When I learn with AI, I bring my entire learning biography with me. My previous experiences, my knowledge gaps, my way of thinking. The AI knows nothing about this at first. It responds to my questions, but it doesn't know my context.

This means that I have to provide the framework. I have to know what I am looking for. I have to ask my questions in such a way that they help me progress – not just lead me into the next flood of information.

Alheit distinguishes between three ways in which biography and learning interact:

  • Biography as background: My existing experiential knowledge influences all learning processes, often unconsciously.
  • Biography as a field of learning: I actively contribute my experiences and use them as material.
  • Biography as an object: I reflect on my life story and thereby open up new areas of development.

For learning with AI, this means that the more aware I am of my own learning biography, the more purposefully I can use AI as a tool.
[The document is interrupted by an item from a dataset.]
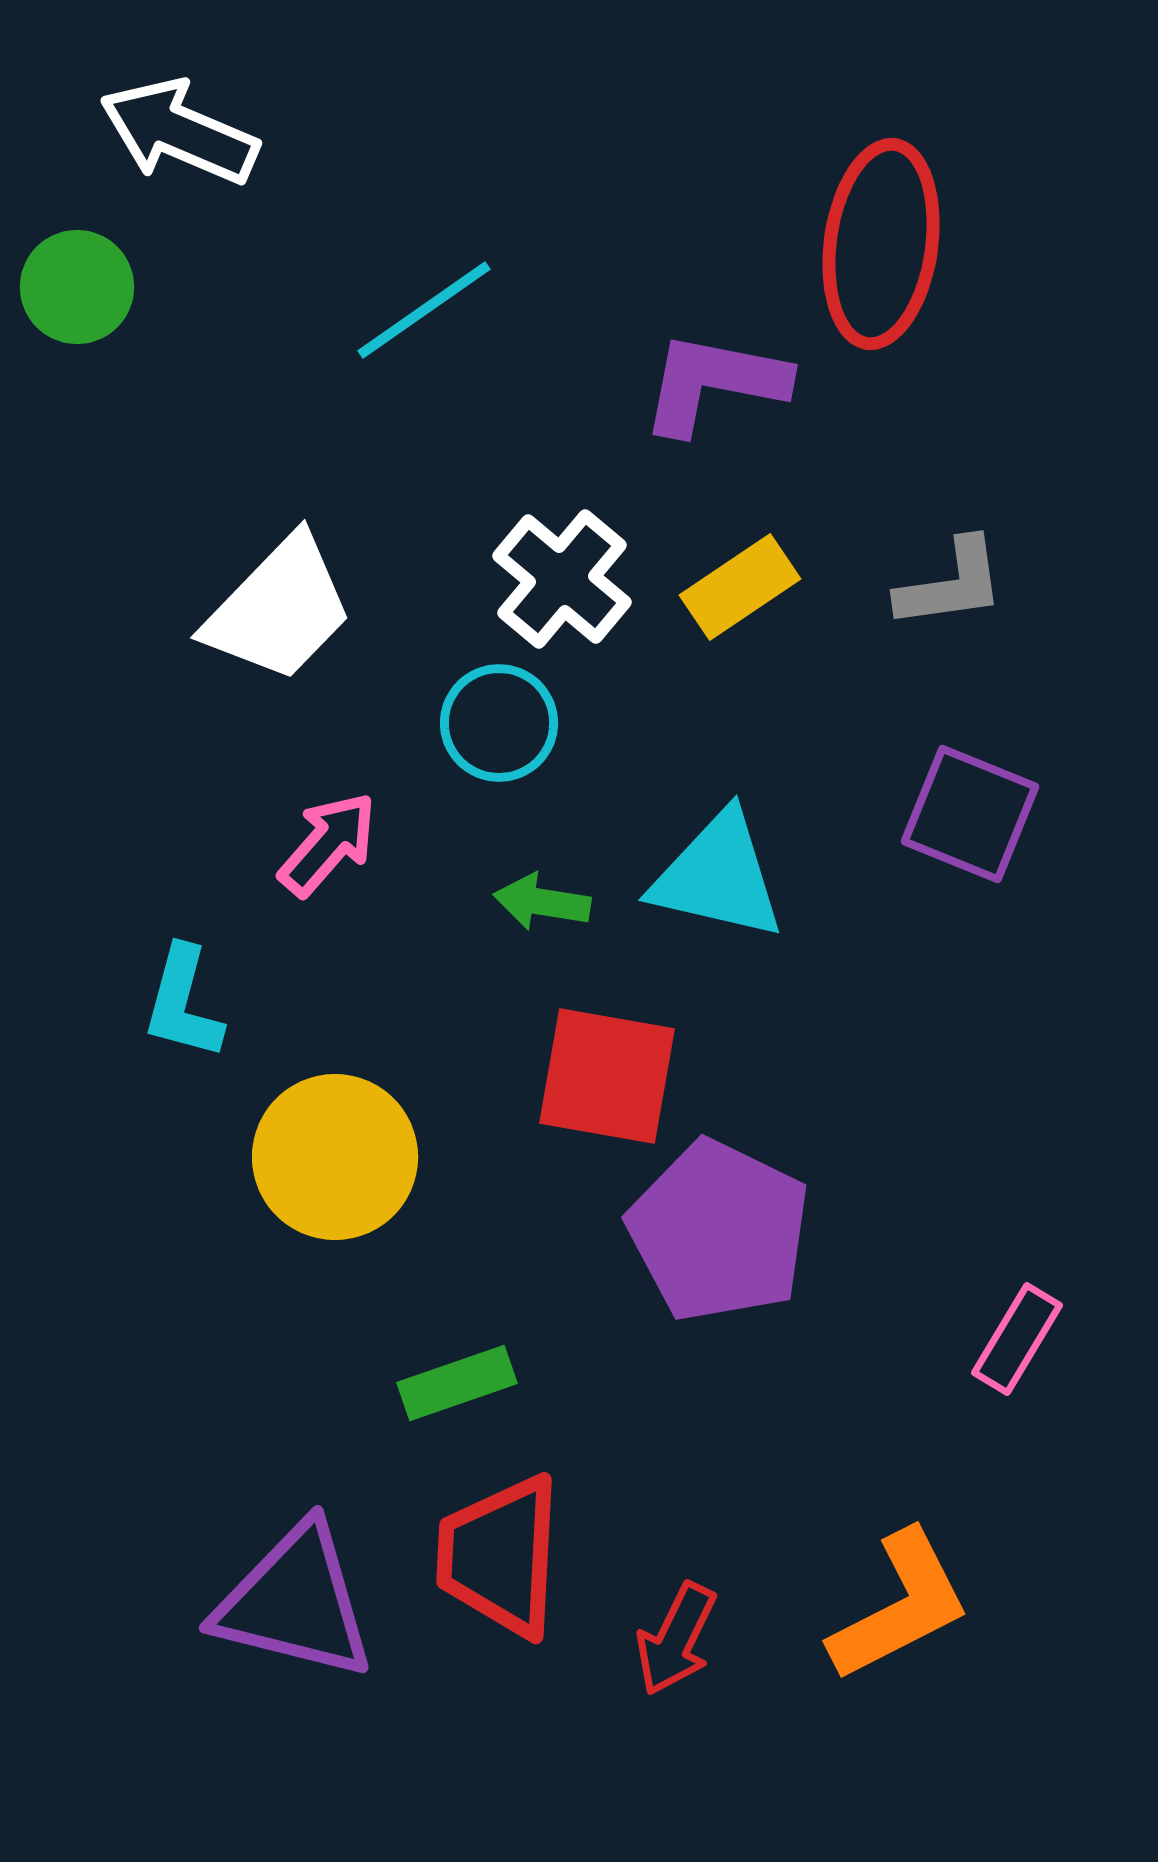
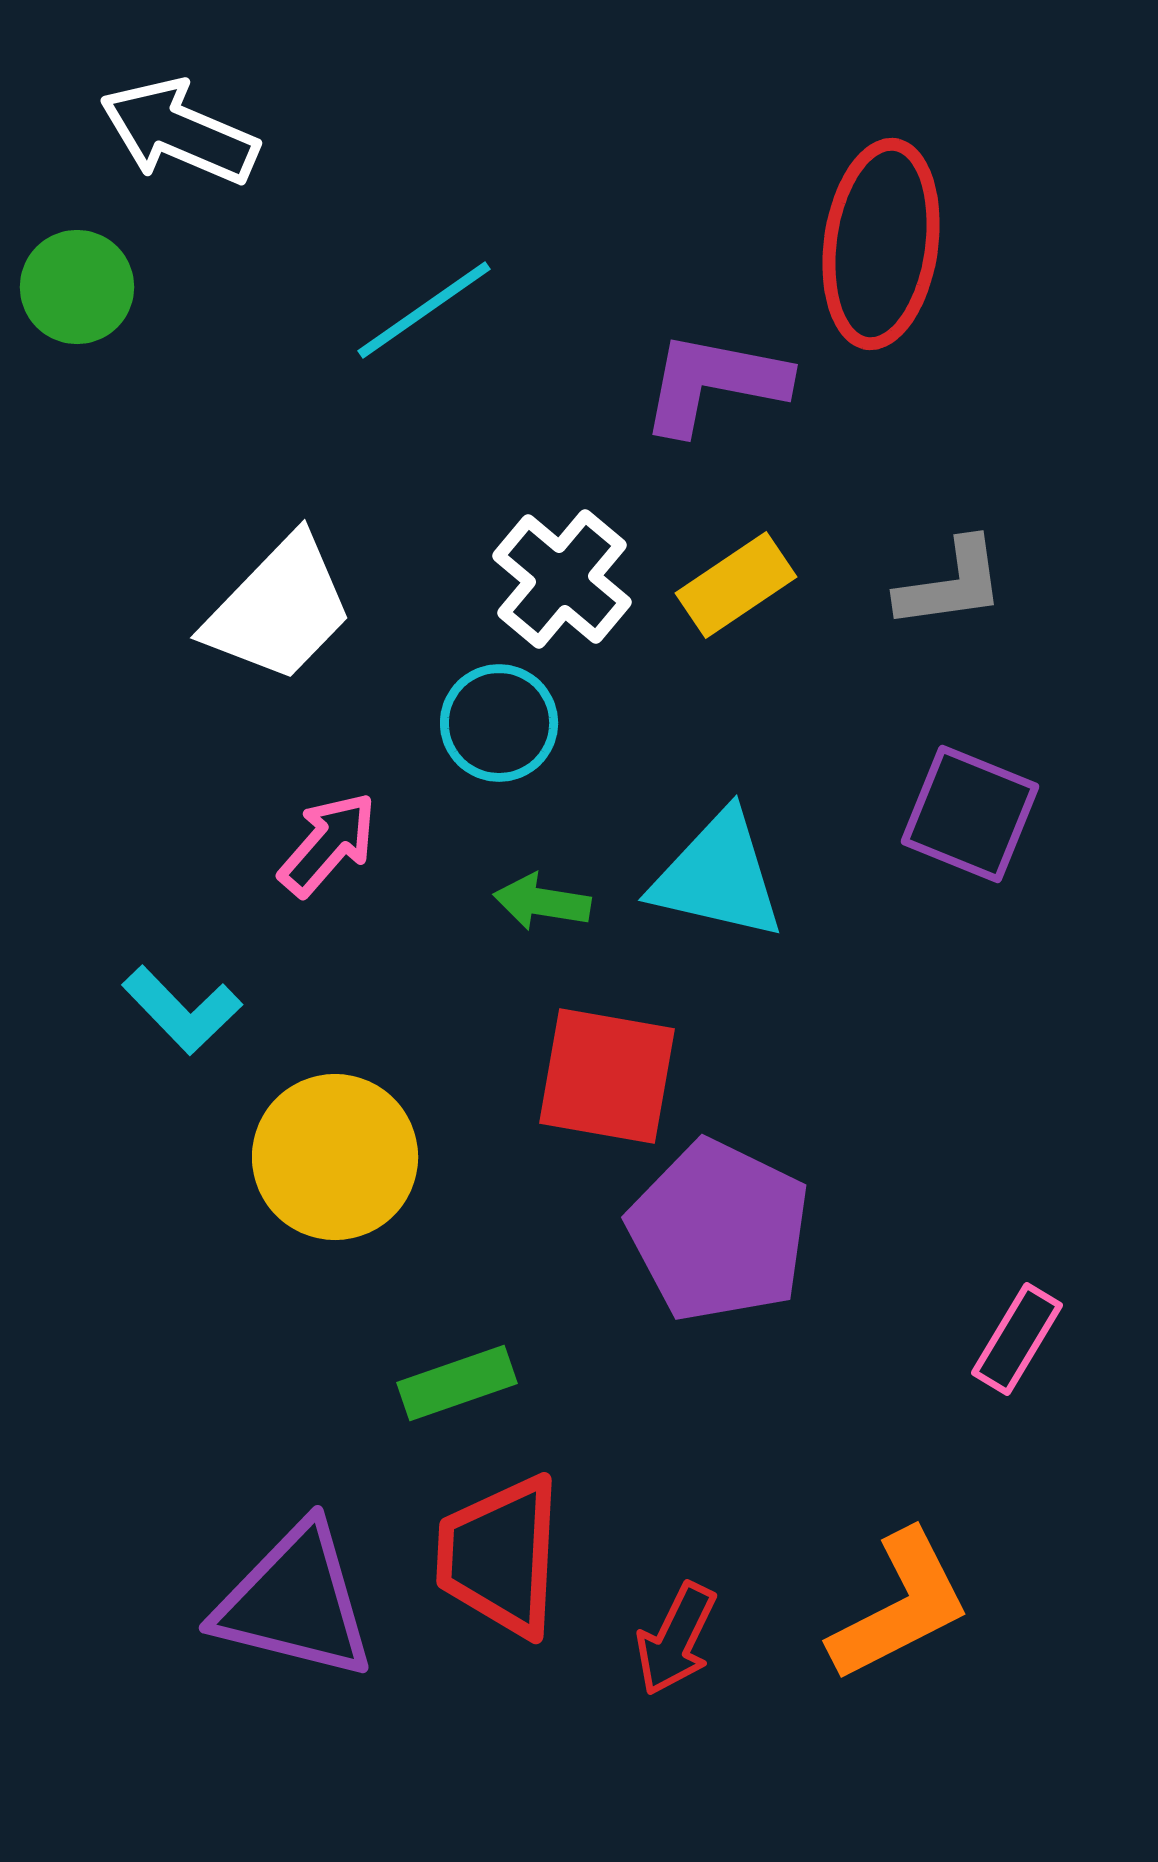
yellow rectangle: moved 4 px left, 2 px up
cyan L-shape: moved 1 px left, 7 px down; rotated 59 degrees counterclockwise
Without this awareness, there is a risk of arbitrariness – lots of information, little understanding.

Learning as identity work

This is where a second thought comes into play that preoccupies me. Harvard researcher Herminia Ibarra has shown with her concept of ‘working identity’ that professional change is always also a transformation of identity.

A career change – or even just learning new skills for your current job – is not simply ‘skill acquisition’. It is the exploration of possible selves. Ibarra talks about ‘possible selves’ that we try out before we know who we want to become.

That may sound like a big question for ‘How do I use AI for learning?’. But I think that's exactly the point:

If AI enables us to learn everything, we have to decide who we want to become.

This is not a technical question. It is a biographical question. A question of identity.

Ibarra recommends not planning, but experimenting. Trying small experiments, exploring new networks, retelling your own story. This fits surprisingly well with the question of how we should use AI in learning:

  • Experiment instead of perfecting: Try out how you learn with AI. There is no ‘right’ way.
  • Context before information: First ask yourself why you want to learn something before you ask what.
  • Narratives instead of facts: Link new knowledge to your story. What does that mean for you?

School as a testing ground

I am currently exploring this topic intensively because it concerns me in connection with my work at school. How should AI be used? How can its use be sustainable?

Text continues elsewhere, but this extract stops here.